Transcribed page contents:
= Beginning of Section =

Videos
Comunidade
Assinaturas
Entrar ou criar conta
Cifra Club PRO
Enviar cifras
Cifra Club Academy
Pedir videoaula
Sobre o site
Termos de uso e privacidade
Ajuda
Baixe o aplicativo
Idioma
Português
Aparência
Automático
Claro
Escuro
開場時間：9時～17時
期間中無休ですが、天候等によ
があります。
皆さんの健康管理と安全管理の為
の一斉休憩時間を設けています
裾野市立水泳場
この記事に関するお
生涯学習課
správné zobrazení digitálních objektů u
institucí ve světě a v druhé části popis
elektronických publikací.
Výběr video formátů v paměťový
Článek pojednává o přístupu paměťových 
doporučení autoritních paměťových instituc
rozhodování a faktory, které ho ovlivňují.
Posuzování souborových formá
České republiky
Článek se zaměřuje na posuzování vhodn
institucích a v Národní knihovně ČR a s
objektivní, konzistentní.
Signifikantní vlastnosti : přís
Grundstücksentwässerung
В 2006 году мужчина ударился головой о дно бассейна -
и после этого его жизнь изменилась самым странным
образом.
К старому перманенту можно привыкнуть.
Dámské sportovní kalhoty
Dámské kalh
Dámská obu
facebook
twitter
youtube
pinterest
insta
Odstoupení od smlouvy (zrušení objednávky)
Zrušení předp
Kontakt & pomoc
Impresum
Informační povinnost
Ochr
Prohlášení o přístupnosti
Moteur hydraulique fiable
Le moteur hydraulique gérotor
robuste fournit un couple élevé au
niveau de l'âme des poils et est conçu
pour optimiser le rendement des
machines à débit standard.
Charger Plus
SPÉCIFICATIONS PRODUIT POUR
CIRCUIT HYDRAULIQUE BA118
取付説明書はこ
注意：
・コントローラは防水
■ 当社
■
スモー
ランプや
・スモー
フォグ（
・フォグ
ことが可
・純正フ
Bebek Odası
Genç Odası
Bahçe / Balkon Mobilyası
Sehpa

= End of Section =

Above are several records. Count the lines among them that contain "paměťových" and give only the total.

2